When you told your secret name, it burst into flames and they burned it I'm... floating love, I've adjusted the burns of our hearts that burn like the sun... we are floating like a suspended entity... we are floating together with you. Since you kissed my eyes I found myself living... I have been floating since I held your face, rising through space, floating with you... with you. (spoken) why don't you come over to my house? Please... floating love, I've adjusted the burns of our hearts that burn more than the sun... we are floating like a suspended entity... we are floating together... me and you.

 

These are the words of the guiding track ("Floating") of this 1999 album produced by David Linch and Angelo Badalamenti, co-author of most of the tracks. And with these credentials it was hard not to get sucked in by the strong personality of a visionary and "cursed" director who imprints his lucid distortion on the whole album. An evocative and "floating" album, indeed, in a sea of visual and auditory sensations that allow the songs to levitate lightly and softly, wrapped in an aura of sensuality and mystery, with an emotional tension ready to explode at any moment without ever fully doing so.
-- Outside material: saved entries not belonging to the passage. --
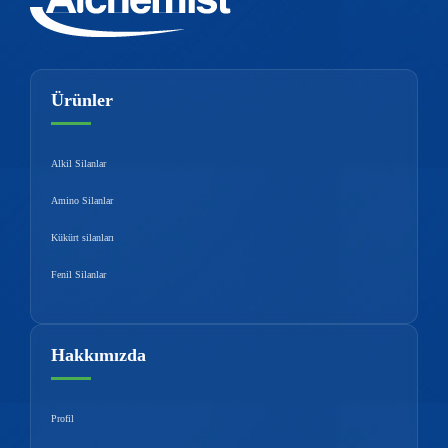
Ürünler
Alkil Silanlar
Amino Silanlar
Kükürt silanları
Fenil Silanlar
Hakkımızda
Profil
An album of spasmodic anticipation, of apparent calm or of restrained explosions internalized. A "floating" album in an ocean of visions that unequivocally hark back to that great media-television event that was the Twin Peaks saga. Undisputed masterpiece of the devilish duo Linch-Badalamenti to which the young Cruise (which translated means "Cruise" just to square the circle!) lent her angelic and rarefied voice, sprinkling sweetness and grace to a "sweetly dark" work that takes us by the hand and invites us with whispered and light words to float along with it into worlds we are not given to know.